New Journalism? Ora, já fazíamos em 1823.” Essa é a questão que Myltainho responde no capítulo 62, para acabar com a velha história vira-lata de que tudo que criamos de bom é copiado de algum modelo estrangeiro. Ao atribuir o fim da fase de ouro da Realidade à “ditadura militar fascistoide” e não “à tendência do mercado editorial”, como alegou a Editora Abril, o autor bate duro em “colegas jornalistas, mestrandos, doutorandos, que tentam explicar nosso sucesso como resultado da influência ou imitação do new journalism. Bobagem. Só entramos em contato com luminares dessa corrente, Tom Wolfe, Norman Mailer, Truman Capote, Gay Talese, entre o fim da década de 1960 e início dos anos 1970. Mas, por favor, nem precisamos ir a milenares relatos bíblicos: já tínhamos novo jornalismo com José Bonifácio de Andrada e Silva (1763-1838) no início do século 19”.

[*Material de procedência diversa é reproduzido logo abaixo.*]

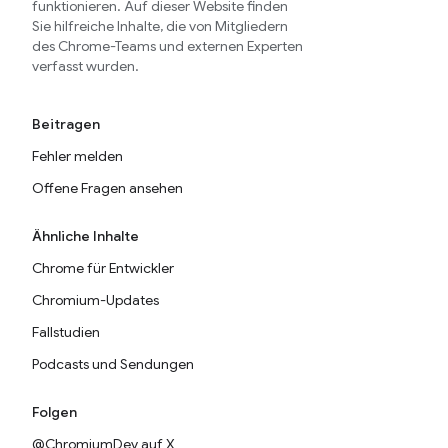
funktionieren. Auf dieser Website finden
Sie hilfreiche Inhalte, die von Mitgliedern
des Chrome-Teams und externen Experten
verfasst wurden.
Beitragen
Fehler melden
Offene Fragen ansehen
Ähnliche Inhalte
Chrome für Entwickler
Chromium-Updates
Fallstudien
Podcasts und Sendungen
Folgen
@ChromiumDev auf X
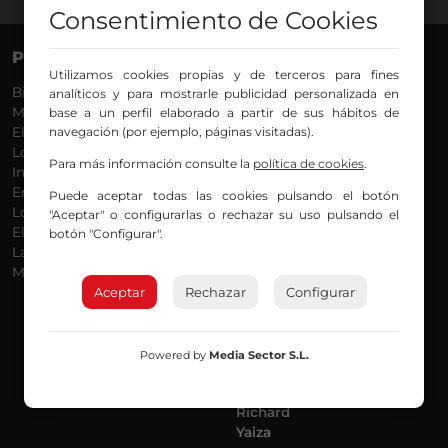
Consentimiento de Cookies
PROGRAMAS
VOCES
Utilizamos cookies propias y de terceros para fines
Bilbosport
Agurtzane
analíticos y para mostrarle publicidad personalizada en
Más Música
Belén Ollero
base a un perfil elaborado a partir de sus hábitos de
El Madrugador
navegación (por ejemplo, páginas visitadas).
Dani
Lo Más Nuevo
Eduardo
Para más información consulte la
política de cookies
.
Informativos
Eva Argote
En Ruta
Endika
Puede aceptar todas las cookies pulsando el botón
Locos por la Música
Iker
"Aceptar" o configurarlas o rechazar su uso pulsando el
El Supermadrugador
Iñigo
botón "Configurar".
La Mañana de Radio Nervión
Javi
Más Madrugada
Jon
Aceptar
Rechazar
José Ignacio
Configurar
Joseba
Luis Carlos
Mar y Cielo
Powered by
Media Sector S.L.
Miguel Ángel
Mónica Ambrosio
Richard
Yaiza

Lembra Paulo Patarra em seu diário: “Realidade foi uma revista dos profissionais que a faziam. Roberto Civita sabe disso. Eu só dizia – e passava para a equipe – uma ideia: fazer a revista que nós queremos ler. É fácil, moçada: é só a nossa revista”.

Capas Históricas – Em 1966, Pelé posou para a primeira edição da Realidade. um ano depois, a publicação investiu em assunto feminino

Ao longo de quase meio século após o seu lançamento, tivemos várias tentativas de diferentes editores para fazer revistas mensais de reportagem no “estilo Realidade”. A mais longeva e bem-sucedida é justamente esta revista que está em suas mãos, caro leitor, a nossa Brasileiros. Por um desses milagres difíceis de explicar, mesmo sem ter uma grande editora ou um sócio capitalista por trás, só com a coragem do publisher Hélio Campos Mello, antes de tudo um fotógrafo, e de sua valente mulher, Patricia Rousseaux, diretora de planejamento, chegamos a esta edição 69. Como modelo que nos inspirou, essa também é uma revista dos profissionais que a fazem, a revista que nós queremos ler.

Viva a Realidade, viva nóis! Contrariando os profetas do apocalipse, a reportagem não morreu. A Realidade circulou no País de 1966 a 1976, mas sua fase mais notável foi a primeira, entre 1966 e 1968.